Q. Hi Rabbi, Can I take pictures of my kids and family by the Hanukah menorah or is this considered as deriving benefit from the light of the Hanukah candles?

A. Chelek Levy (Y.D. 124) permits taking photographs from a matzeivah and benefiting either from glancing at it or selling it, although it is prohibited to benefit from the burial monument itself. His reasoning is that if it would be forbidden to gaze at the picture you would also not be permitted to look at the stone itself and that is unheard off. In Pesachim (26a) we learn that there in no meilah or misuse of kodshim for just looking although it still is rabinically prohibited, he quotes Tosafos (ibid.) that it only applies to kodshim and not other benefit prohibitions. He also reasons that it is an indirect benefit.

However, Alenu Leshabeach (Shemos, Responsa 3) maintains that one should not use a picture taken by the menorah if that light enhances the picture. He also questions the widespread use of photography by the Kosel, when it is used as a background.

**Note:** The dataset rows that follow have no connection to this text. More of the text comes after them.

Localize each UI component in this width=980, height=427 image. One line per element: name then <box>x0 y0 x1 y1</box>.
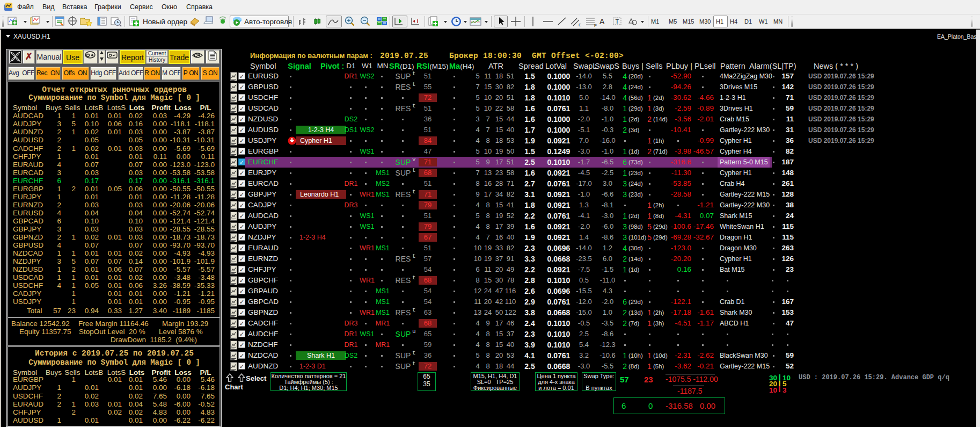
svg-text:E: E <box>579 23 581 27</box>
svg-text:F: F <box>594 23 597 27</box>
svg-text:T: T <box>616 18 619 25</box>
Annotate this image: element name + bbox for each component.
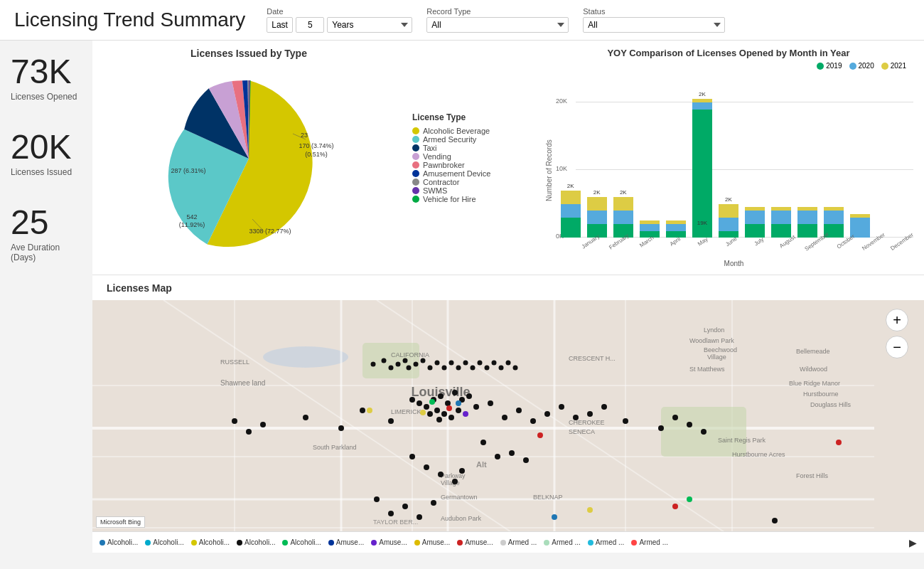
svg-point-88: [559, 404, 564, 410]
bar-top-label: 2K: [584, 189, 609, 196]
legend-dot: [412, 170, 419, 177]
svg-point-74: [429, 399, 435, 405]
metric-ave-duration: 25 Ave Duration (Days): [11, 206, 82, 262]
svg-text:CHEROKEE: CHEROKEE: [569, 419, 605, 426]
svg-point-115: [672, 504, 678, 509]
map-legend-dot: [328, 540, 334, 546]
svg-text:BELKNAP: BELKNAP: [533, 494, 563, 501]
map-legend-item: Amuse...: [457, 538, 493, 546]
metric-big-value: 73K: [11, 55, 82, 89]
metric-issued-value: 20K: [11, 130, 82, 164]
svg-point-93: [523, 457, 529, 463]
bar-segment: [613, 211, 633, 224]
svg-text:Blue Ridge Manor: Blue Ridge Manor: [789, 380, 840, 387]
svg-text:(11.92%): (11.92%): [179, 221, 205, 228]
map-legend-scroll-right[interactable]: ▶: [909, 537, 917, 548]
svg-point-69: [456, 408, 461, 413]
metric-big-label: Licenses Opened: [11, 92, 82, 102]
svg-point-104: [402, 504, 408, 509]
legend-item: Alcoholic Beverage: [412, 127, 526, 135]
svg-point-123: [371, 362, 376, 367]
svg-text:287 (6.31%): 287 (6.31%): [171, 167, 205, 174]
svg-point-114: [687, 496, 692, 502]
year-dot: [849, 63, 856, 70]
bar-group: 2K: [611, 197, 635, 238]
metric-duration-label: Ave Duration (Days): [11, 243, 82, 262]
bar-segment: [561, 204, 581, 218]
svg-point-121: [367, 408, 372, 413]
svg-point-59: [438, 393, 444, 399]
left-metrics: 73K Licenses Opened 20K Licenses Issued …: [0, 41, 92, 553]
filter-bar: Date Last 5 Years Record Type All Status: [267, 7, 910, 33]
svg-point-116: [587, 507, 593, 513]
legend-item: Taxi: [412, 144, 526, 152]
year-dot: [881, 63, 888, 70]
date-unit-select[interactable]: Years: [327, 17, 412, 33]
map-legend-item: Armed ...: [500, 538, 537, 546]
record-type-select[interactable]: All: [426, 17, 569, 33]
bar-top-label: 2K: [558, 183, 583, 189]
svg-point-138: [478, 361, 483, 366]
svg-text:Alt: Alt: [476, 460, 487, 469]
date-filter-controls: Last 5 Years: [267, 17, 412, 33]
top-charts-row: Licenses Issued by Type: [92, 41, 924, 275]
svg-text:TAYLOR BER...: TAYLOR BER...: [373, 519, 418, 526]
pie-legend-section: License Type Alcoholic BeverageArmed Sec…: [405, 41, 533, 275]
svg-point-143: [513, 366, 518, 371]
pie-chart-section: Licenses Issued by Type: [92, 41, 405, 275]
legend-items: Alcoholic BeverageArmed SecurityTaxiVend…: [412, 127, 526, 203]
legend-title: License Type: [412, 112, 526, 122]
svg-text:Saint Regis Park: Saint Regis Park: [718, 437, 766, 444]
bar-segment: [587, 197, 607, 211]
svg-point-125: [389, 366, 394, 371]
svg-point-64: [441, 411, 447, 417]
x-axis: JanuaryFebruaryMarchAprilMayJuneJulyAugu…: [554, 239, 913, 245]
svg-text:Beechwood: Beechwood: [704, 346, 737, 353]
date-filter-label: Date: [267, 7, 412, 16]
legend-dot: [412, 153, 419, 160]
bar-group: [742, 207, 767, 238]
svg-text:St Matthews: St Matthews: [689, 366, 725, 373]
svg-point-75: [446, 405, 452, 411]
svg-point-130: [421, 358, 426, 363]
legend-item: Pawnbroker: [412, 161, 526, 169]
svg-text:CRESCENT H...: CRESCENT H...: [569, 355, 616, 362]
bar-segment: [771, 224, 791, 238]
legend-item: Armed Security: [412, 135, 526, 144]
svg-point-84: [502, 415, 507, 420]
pie-chart-svg: 23 170 (3.74%) (0.51%) 542 (11.92%) 287 …: [149, 63, 348, 248]
svg-point-83: [488, 400, 493, 406]
bar-chart-title: YOY Comparison of Licenses Opened by Mon…: [544, 48, 913, 58]
svg-point-78: [463, 411, 468, 417]
svg-point-140: [492, 361, 497, 366]
bar-top-label: 2K: [716, 196, 741, 203]
svg-point-133: [442, 366, 447, 371]
date-value-input[interactable]: 5: [296, 17, 324, 33]
map-legend-item: Alcoholi...: [237, 538, 275, 546]
status-filter-group: Status All: [583, 7, 725, 33]
map-legend-dot: [371, 540, 377, 546]
svg-point-100: [601, 404, 607, 410]
legend-item: Amusement Device: [412, 169, 526, 178]
legend-dot: [412, 196, 419, 203]
svg-point-122: [537, 432, 543, 438]
svg-point-65: [417, 400, 422, 406]
main-content: 73K Licenses Opened 20K Licenses Issued …: [0, 41, 924, 553]
bar-segment: [797, 211, 817, 224]
date-prefix-select[interactable]: Last: [267, 17, 293, 33]
bar-segment: [561, 218, 581, 238]
bar-top-label: 2K: [611, 189, 635, 196]
zoom-in-button[interactable]: +: [886, 309, 908, 331]
zoom-out-button[interactable]: −: [886, 336, 908, 358]
map-legend-dot: [145, 540, 151, 546]
svg-point-86: [530, 418, 536, 424]
svg-point-96: [438, 472, 444, 477]
bar-group: [768, 207, 793, 238]
bar-group: 19K2K: [689, 99, 714, 238]
svg-point-107: [232, 418, 237, 424]
svg-point-87: [544, 411, 550, 417]
svg-text:RUSSELL: RUSSELL: [220, 358, 249, 366]
pie-chart-title: Licenses Issued by Type: [190, 48, 307, 59]
pie-chart-container: 23 170 (3.74%) (0.51%) 542 (11.92%) 287 …: [149, 63, 348, 248]
status-select[interactable]: All: [583, 17, 725, 33]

Most Poskim are lenient on the benefit of pictures taken on Shabbos of a newborn at the hospital by a Gentile, especially if he charges for them as he is photographing for his own advantage.(Beer Moshe 3: 84, Yalkut Yosef O.H. 9: 307: 26, Ad’ney Shlomo p. 117, however Melachim Amanecha p.73 following his reasoning in Alenu Leshabeach, is stringent)

Horav Shlomo Miller’s Shlit”a opinion is that you can take and use a picture of a Chanuka menorah, since after all it is a mitzvah to gaze at the candles.